About Me

About Me

Glyn IliffeI’d like to say my early years were spent in libraries and book shops, hungry for novels to feed the fires of my youthful imagination.  Instead I spent most of it playing with Action Men in the back garden, knocking a cricket ball around the green in front of my house or exploring the local countryside with my cousins.  I’d always enjoyed writing, though, and dreamed of being an author since primary school.  The dream became an ambition after I read The Lord of the Rings at the age of 12.  I tried my hand at a couple of novels in my teens and early twenties but, after getting nowhere, decided I lacked the experience necessary to write something of worth.  So, with £2,000 and a ticket to Bombay, I set off to explore the world.  India was a shock, but after a couple of weeks of homesickness I began to appreciate the fact I was on an adventure.  Six months and several countries later I returned to England a different man – experienced, confident and broke.

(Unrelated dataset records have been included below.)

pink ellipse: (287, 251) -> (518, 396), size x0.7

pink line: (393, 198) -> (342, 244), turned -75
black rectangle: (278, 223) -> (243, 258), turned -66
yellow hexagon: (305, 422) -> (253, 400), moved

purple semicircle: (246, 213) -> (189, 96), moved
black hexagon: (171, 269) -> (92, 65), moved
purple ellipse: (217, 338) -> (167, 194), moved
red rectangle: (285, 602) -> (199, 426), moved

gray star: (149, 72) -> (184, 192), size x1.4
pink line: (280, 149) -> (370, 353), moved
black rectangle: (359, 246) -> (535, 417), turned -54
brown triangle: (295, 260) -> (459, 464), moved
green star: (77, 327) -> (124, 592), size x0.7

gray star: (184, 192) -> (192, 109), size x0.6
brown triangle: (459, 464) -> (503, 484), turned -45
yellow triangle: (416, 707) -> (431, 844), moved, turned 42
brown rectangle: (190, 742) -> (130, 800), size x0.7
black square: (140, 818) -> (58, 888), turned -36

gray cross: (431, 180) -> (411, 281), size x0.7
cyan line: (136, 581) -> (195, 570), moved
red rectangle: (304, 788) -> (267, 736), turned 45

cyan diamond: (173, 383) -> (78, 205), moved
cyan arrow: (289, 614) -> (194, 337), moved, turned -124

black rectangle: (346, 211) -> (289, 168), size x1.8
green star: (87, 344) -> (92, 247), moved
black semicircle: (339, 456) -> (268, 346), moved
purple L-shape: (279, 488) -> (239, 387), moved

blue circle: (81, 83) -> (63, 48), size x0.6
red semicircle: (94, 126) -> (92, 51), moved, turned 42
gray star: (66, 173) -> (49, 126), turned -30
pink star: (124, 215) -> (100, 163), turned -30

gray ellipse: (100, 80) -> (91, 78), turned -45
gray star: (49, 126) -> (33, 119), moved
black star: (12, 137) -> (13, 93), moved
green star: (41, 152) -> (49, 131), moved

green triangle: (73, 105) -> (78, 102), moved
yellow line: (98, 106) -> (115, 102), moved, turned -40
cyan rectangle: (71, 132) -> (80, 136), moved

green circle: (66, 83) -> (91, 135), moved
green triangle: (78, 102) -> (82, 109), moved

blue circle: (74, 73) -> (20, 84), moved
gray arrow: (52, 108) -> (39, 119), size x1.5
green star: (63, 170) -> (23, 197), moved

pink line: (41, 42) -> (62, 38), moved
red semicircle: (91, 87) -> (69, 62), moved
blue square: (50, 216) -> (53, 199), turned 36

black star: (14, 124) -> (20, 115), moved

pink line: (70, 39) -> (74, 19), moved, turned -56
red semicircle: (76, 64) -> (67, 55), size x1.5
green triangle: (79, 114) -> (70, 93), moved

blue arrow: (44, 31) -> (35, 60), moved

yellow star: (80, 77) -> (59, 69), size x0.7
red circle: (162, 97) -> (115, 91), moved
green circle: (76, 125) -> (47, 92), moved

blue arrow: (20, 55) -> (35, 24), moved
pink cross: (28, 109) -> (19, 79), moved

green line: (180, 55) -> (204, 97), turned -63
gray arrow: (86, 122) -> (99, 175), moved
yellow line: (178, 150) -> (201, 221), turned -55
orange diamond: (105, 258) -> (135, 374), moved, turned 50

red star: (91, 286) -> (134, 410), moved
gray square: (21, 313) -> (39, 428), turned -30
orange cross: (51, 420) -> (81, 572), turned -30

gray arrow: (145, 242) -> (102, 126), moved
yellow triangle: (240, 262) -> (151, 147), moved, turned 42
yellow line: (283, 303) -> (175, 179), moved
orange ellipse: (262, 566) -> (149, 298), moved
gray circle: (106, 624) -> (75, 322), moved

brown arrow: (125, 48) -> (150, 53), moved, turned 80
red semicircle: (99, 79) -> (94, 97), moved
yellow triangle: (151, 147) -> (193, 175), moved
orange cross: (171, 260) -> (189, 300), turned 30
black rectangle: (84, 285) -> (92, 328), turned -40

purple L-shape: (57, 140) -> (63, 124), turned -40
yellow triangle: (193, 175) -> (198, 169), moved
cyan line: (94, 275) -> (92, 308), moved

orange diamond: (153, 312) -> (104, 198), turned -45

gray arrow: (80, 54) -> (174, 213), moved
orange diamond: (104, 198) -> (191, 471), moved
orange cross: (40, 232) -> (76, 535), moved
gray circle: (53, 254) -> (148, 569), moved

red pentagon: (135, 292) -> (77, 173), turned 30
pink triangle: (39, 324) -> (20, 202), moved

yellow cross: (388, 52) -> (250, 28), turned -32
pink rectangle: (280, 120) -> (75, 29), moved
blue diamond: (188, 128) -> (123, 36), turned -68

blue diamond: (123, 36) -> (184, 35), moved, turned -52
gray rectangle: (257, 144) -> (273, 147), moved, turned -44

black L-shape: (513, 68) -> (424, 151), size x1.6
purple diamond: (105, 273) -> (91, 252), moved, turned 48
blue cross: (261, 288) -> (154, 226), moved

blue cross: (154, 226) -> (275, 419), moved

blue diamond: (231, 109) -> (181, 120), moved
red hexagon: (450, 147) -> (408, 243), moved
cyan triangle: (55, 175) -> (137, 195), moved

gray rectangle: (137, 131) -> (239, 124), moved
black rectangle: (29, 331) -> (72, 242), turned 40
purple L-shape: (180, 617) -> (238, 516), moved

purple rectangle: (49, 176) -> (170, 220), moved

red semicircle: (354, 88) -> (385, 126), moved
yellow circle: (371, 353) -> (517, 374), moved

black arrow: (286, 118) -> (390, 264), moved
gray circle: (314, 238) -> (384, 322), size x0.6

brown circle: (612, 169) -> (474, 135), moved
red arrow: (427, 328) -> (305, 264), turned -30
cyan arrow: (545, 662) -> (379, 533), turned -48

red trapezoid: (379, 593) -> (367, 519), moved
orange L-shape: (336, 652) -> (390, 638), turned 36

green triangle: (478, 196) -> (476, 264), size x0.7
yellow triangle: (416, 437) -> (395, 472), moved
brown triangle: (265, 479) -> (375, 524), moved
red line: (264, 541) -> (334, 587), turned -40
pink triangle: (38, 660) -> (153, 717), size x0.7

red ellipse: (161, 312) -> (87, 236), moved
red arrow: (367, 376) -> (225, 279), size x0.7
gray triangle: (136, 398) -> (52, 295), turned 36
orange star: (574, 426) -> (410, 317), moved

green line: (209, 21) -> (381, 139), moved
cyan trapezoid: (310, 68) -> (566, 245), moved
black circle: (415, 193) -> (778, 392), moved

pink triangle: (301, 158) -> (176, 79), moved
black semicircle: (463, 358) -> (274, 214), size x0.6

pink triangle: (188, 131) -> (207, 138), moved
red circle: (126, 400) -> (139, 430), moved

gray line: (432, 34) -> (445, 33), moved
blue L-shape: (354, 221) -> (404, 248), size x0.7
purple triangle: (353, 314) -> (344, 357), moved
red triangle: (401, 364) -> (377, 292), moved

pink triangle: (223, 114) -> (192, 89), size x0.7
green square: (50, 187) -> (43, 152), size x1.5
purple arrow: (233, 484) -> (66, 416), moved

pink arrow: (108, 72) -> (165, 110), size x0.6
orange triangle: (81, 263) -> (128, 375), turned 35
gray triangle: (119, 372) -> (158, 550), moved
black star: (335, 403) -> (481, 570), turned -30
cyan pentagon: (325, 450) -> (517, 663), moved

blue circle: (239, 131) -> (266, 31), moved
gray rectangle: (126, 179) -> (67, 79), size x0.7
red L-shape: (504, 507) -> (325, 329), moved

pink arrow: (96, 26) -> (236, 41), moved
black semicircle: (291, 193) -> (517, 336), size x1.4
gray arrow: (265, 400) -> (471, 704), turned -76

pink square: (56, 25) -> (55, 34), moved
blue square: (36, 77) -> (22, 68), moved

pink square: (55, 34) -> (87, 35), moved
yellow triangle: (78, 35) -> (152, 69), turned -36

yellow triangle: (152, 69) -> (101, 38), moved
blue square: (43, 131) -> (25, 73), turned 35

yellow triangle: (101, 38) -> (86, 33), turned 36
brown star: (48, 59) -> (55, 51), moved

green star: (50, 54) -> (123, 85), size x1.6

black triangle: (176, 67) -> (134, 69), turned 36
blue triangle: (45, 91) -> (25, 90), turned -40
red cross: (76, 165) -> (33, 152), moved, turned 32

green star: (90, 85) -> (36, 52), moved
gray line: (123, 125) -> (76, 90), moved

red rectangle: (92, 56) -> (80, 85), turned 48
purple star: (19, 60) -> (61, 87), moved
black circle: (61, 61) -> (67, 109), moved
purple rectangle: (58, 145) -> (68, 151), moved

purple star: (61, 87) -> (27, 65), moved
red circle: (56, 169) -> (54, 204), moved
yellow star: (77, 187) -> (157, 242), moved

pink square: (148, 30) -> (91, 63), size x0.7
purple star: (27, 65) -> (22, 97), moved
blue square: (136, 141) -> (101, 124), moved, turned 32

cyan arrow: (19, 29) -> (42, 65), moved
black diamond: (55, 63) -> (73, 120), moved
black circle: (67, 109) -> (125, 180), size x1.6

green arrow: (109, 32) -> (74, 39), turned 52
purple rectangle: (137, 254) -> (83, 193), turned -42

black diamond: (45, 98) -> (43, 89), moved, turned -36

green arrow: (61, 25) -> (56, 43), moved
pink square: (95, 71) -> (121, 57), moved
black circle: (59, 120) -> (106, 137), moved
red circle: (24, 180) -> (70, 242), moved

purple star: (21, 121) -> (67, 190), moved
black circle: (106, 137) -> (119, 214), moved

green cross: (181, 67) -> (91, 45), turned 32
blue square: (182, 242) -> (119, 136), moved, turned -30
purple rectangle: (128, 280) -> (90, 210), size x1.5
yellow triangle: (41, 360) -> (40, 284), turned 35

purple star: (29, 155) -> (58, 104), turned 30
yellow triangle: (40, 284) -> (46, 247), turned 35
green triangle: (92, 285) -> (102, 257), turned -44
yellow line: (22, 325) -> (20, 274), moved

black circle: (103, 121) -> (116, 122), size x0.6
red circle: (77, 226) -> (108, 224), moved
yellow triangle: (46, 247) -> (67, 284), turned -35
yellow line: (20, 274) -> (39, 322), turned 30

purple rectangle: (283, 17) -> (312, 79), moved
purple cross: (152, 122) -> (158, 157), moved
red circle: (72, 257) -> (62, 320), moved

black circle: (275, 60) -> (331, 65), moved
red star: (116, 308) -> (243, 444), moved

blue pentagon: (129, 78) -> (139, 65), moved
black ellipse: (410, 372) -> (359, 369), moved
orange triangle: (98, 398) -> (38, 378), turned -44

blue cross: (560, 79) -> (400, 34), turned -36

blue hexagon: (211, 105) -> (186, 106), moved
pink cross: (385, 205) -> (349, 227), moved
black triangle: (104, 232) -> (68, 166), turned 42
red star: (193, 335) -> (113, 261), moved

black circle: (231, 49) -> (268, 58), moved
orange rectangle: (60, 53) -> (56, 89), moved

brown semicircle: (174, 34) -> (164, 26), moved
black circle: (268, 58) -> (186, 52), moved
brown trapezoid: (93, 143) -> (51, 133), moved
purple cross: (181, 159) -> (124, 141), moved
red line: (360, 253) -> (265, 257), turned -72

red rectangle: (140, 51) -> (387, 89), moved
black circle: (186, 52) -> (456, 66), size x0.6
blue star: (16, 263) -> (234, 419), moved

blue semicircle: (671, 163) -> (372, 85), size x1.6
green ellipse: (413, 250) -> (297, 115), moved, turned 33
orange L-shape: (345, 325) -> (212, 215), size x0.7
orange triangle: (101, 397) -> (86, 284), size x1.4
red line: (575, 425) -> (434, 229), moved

The need for money drove me to a job packing tampons in a factory.  It was quite a low after the highs of trekking the Himalayas and hitch-hiking across North America.  But as luck would have it my neighbour on the production line had recently graduated and persuaded me to get a university education (not that he was a great advert, considering he, too, was packing tampons!)  I’d seen the light, though, and after studying A-level English at night school and adding this to my other lacklustre qualifications managed to secure a place on an English and Classics degree course at Reading University.  Three glorious years followed in which I was sucked into a world of Homer, Hesiod, Euripedes, Ovid, Virgil, Milton, Spencer and a host of others, as well as enjoying all the other benefits life at university can provide.  But when the end came I found myself once more broke – indebted, even – and in another unhappy job (this time working in a call centre).

It was then I decided to return to my youthful ambition to be an author.  The old adage is “write what you know”, so having spent three years studying Greek mythology I decided on a series of books telling the story of Odysseus.  That was 1999, when there weren’t any current novels about the ancient world.  After a long and bumpy journey – see the truth about being an author – I got my lucky break and King of Ithaca hit the bookshelves in 2008.  It’s been a busy time since then, balancing a job, a family with two young (and demanding) daughters, and my love-hate relationship with writing.  But I wouldn’t have it any other way!